The problem isn't ignoring malformed content, but that it's ad-hoc and we don't know if the content was well-formed or not. The classical example of IE illustrates this: it's bad to accept malformed HTML because it encourages sloppy programs, but it's even worse to not be able to trigger a standards mode and segregate the implementation handling malformed from well-formed content. In Perl you can go as lenient as you want or use strict and get more safety. Ditto for turning compiler warnings into errors and such.

If your program accepts malformed content it'll have to guess things, if it keep guessing wrong it will piss off its users, unless there's a way to override the guessing.

The Erlang way is a good example of doing this approach correctly.

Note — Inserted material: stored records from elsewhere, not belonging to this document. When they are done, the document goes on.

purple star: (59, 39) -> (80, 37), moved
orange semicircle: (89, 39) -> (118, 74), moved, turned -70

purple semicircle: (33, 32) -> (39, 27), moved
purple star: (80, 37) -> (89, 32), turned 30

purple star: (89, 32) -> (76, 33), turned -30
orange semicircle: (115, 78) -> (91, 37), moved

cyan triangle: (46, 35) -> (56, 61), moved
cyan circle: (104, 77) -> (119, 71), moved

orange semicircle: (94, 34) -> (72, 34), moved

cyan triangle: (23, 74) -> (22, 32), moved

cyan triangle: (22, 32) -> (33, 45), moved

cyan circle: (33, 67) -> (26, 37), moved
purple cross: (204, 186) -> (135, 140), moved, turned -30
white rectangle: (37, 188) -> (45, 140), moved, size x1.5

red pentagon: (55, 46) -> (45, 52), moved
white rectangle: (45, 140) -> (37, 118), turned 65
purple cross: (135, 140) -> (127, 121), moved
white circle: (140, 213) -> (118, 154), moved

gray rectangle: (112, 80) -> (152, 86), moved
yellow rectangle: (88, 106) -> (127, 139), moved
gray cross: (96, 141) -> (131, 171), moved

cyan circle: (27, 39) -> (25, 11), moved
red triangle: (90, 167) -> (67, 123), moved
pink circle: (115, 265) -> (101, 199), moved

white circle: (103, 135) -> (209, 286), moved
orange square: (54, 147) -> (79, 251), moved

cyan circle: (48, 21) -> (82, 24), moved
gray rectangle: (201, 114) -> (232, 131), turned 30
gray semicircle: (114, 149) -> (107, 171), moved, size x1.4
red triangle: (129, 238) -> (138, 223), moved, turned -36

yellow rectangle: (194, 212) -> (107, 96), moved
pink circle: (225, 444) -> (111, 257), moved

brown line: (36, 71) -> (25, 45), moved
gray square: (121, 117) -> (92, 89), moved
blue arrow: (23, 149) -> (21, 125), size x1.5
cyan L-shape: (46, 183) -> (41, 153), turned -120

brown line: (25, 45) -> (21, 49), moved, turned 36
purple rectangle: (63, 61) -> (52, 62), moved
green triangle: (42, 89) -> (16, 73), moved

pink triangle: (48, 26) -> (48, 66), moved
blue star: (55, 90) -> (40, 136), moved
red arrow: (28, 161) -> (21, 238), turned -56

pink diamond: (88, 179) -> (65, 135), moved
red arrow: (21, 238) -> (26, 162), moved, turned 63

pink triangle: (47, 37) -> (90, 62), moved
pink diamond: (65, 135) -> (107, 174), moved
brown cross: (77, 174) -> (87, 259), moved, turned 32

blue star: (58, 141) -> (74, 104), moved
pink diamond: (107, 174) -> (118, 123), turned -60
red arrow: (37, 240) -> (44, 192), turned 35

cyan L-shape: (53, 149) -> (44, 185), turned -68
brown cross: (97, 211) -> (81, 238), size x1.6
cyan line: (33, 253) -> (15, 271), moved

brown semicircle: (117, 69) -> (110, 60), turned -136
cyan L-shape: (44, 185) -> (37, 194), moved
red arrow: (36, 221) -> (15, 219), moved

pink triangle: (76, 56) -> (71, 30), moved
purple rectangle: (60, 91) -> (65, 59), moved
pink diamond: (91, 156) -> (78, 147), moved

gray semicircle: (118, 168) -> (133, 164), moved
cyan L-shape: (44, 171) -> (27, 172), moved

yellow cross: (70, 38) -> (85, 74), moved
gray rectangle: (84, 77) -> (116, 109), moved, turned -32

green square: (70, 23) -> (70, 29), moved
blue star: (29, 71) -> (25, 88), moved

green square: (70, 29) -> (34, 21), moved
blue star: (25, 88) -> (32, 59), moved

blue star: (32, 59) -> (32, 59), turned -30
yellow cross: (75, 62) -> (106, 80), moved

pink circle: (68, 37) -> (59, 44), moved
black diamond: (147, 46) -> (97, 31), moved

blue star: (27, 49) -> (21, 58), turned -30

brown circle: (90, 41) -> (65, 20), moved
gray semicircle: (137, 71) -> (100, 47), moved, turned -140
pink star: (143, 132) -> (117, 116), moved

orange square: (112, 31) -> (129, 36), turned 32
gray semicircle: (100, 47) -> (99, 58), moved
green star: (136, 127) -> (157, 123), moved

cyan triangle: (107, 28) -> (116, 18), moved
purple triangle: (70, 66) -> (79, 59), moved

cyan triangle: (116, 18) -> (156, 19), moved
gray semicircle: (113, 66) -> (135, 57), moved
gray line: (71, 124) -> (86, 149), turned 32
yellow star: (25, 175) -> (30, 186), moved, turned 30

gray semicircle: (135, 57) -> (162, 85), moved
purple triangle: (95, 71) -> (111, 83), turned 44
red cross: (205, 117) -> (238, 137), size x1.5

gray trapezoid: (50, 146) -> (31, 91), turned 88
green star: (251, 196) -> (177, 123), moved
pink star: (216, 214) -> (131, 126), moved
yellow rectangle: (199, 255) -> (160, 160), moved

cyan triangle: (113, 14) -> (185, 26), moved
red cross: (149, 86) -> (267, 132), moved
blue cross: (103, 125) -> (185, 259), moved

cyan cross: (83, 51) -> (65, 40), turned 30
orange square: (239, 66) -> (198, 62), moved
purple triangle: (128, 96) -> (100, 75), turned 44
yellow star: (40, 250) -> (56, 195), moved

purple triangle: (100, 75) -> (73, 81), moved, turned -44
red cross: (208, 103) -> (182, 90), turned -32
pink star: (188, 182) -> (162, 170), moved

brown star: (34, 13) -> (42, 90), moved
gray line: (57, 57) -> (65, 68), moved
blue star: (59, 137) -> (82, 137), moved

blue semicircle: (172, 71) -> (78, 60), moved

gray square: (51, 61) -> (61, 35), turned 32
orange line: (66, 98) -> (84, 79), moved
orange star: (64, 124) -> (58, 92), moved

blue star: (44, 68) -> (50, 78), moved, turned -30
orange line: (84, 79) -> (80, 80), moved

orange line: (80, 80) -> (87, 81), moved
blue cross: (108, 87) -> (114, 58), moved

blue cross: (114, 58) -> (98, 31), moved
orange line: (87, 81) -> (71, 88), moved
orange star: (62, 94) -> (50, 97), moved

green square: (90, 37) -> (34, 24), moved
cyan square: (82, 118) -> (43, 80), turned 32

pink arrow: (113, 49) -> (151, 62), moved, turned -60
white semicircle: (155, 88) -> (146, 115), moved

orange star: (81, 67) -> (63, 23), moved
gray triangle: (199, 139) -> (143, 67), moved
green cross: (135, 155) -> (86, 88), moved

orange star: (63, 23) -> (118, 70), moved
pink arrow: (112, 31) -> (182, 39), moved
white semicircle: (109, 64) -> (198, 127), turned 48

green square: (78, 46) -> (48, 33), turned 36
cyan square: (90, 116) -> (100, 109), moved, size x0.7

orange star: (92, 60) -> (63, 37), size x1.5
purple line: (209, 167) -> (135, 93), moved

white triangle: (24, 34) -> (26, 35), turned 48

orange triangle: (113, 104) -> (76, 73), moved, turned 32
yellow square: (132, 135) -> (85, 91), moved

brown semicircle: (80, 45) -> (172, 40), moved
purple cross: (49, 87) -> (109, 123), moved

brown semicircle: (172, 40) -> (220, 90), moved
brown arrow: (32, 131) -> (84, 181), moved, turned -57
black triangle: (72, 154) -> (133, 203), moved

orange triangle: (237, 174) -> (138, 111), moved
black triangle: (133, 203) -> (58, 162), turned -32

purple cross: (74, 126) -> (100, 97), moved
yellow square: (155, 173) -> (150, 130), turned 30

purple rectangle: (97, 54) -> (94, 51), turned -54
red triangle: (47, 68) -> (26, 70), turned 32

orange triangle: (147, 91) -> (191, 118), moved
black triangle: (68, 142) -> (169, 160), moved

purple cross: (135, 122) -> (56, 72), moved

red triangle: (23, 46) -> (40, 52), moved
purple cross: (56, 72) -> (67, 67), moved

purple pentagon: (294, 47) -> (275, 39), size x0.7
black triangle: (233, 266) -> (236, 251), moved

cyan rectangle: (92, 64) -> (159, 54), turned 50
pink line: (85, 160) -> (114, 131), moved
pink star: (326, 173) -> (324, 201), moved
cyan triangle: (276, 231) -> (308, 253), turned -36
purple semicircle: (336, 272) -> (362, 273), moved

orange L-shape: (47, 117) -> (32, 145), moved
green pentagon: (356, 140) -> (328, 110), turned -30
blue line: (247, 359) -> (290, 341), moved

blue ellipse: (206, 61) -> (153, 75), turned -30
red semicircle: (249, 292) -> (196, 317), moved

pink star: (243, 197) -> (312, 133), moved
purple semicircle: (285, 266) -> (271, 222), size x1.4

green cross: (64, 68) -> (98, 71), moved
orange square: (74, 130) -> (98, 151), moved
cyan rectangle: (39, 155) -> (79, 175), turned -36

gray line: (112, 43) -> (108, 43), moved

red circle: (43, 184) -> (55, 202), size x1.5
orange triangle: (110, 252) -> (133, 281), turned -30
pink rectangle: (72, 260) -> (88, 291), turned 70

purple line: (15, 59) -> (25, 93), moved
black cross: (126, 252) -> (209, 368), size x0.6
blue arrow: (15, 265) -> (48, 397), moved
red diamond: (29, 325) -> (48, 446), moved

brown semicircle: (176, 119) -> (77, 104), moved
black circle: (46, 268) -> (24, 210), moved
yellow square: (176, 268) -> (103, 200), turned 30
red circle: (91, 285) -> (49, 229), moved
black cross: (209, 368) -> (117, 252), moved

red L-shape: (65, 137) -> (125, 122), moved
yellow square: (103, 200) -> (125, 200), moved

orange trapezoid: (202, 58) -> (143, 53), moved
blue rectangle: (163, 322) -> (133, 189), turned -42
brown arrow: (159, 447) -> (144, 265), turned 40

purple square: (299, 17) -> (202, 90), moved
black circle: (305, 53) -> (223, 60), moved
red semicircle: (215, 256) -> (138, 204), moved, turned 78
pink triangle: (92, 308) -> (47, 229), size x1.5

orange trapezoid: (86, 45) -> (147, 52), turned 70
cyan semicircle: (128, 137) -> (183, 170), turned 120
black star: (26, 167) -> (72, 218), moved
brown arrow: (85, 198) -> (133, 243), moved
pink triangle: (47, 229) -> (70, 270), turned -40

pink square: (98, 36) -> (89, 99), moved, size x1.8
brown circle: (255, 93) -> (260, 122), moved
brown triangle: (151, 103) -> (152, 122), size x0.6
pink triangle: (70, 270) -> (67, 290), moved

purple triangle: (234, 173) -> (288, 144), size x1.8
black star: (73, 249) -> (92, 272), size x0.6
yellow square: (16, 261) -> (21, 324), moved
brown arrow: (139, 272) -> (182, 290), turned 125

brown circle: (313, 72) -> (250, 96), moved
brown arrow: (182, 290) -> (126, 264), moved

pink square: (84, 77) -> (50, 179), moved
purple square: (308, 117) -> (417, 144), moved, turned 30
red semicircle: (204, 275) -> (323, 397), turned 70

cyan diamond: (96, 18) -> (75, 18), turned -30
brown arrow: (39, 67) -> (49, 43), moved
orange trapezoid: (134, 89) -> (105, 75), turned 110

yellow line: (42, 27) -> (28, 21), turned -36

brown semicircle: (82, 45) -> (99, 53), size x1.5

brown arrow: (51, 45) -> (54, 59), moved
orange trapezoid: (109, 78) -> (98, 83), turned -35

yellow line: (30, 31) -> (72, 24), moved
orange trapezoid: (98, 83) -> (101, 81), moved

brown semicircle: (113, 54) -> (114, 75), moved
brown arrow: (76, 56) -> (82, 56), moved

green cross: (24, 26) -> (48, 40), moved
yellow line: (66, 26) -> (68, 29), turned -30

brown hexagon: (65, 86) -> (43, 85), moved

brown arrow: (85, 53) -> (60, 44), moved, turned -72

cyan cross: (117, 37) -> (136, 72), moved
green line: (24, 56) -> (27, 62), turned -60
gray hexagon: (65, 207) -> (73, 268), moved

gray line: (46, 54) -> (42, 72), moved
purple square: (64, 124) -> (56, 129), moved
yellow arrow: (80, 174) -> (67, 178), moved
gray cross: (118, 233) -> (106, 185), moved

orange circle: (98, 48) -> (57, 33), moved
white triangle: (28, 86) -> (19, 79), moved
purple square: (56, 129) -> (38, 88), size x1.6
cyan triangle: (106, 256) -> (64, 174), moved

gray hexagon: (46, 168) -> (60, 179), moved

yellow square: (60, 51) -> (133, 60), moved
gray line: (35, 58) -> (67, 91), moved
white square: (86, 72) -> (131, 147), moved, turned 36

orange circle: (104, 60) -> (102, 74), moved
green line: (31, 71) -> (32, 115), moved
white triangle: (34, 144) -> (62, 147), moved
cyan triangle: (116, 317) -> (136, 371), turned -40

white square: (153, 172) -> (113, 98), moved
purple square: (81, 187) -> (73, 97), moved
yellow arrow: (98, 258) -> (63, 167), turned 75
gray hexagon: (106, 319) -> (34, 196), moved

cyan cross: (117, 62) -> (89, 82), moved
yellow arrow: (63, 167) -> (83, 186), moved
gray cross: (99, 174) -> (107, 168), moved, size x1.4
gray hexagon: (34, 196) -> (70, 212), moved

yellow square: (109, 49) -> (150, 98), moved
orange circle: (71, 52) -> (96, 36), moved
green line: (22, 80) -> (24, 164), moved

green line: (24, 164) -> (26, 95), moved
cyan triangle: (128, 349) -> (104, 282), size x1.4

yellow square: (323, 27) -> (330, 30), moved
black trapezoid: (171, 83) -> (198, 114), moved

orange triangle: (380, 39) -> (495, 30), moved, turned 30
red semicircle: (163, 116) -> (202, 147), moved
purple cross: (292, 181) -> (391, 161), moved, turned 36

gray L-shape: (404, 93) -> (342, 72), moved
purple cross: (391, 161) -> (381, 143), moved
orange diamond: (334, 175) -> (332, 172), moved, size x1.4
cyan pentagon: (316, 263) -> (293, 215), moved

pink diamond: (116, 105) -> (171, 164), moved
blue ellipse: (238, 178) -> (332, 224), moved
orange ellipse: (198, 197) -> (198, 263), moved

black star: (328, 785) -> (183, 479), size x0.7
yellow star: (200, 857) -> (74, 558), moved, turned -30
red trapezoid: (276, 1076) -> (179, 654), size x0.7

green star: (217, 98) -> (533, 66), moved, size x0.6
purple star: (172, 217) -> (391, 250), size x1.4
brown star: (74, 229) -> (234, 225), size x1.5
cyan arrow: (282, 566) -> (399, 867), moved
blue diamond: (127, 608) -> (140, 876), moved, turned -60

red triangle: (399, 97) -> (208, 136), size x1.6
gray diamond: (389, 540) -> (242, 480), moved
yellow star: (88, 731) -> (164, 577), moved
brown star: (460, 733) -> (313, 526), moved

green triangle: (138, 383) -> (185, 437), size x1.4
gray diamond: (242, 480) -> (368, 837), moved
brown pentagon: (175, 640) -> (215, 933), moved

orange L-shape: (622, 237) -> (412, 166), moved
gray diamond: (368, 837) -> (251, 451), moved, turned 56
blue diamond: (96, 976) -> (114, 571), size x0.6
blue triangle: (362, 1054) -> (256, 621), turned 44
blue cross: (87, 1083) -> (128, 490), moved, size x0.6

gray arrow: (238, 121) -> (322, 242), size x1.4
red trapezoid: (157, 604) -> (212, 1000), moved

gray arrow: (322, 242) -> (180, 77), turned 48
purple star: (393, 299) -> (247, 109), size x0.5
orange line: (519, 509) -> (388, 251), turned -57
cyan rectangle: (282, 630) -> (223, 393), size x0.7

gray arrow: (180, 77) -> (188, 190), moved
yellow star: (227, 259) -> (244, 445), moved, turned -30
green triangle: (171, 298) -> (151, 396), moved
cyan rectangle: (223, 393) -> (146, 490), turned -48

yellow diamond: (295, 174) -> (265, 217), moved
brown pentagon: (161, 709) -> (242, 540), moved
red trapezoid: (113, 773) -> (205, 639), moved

You have a fail fast path (i.e. abort on errors) and the higher-level layer (i.e. supervisor process) can decide to try a different approach (perhaps a lenient program), use heuristics to "correct" the input and try again, etc.. Provided the approach is modular and predictable it's just better engineering.

Anonymous said...

Users with no clear expectations from the tool don't tend to set high standards... This is even valid for compilers.

Anonymous said...

Automatically repairing errors and continuing execution goes against the grain of software engineering

I just finished Goal-Directed Reasoning for Specification-Based Data Structure Repair by Demsky and Rinard ( IEEE Trans. Soft. Eng., Dec. 2006). They hedge a bit by pointing out that sometimes automated repair may not appropriate, but I found their examples - including an air-traffic-control application - interesting demonstrations of automatic repair's value when it may be acceptable.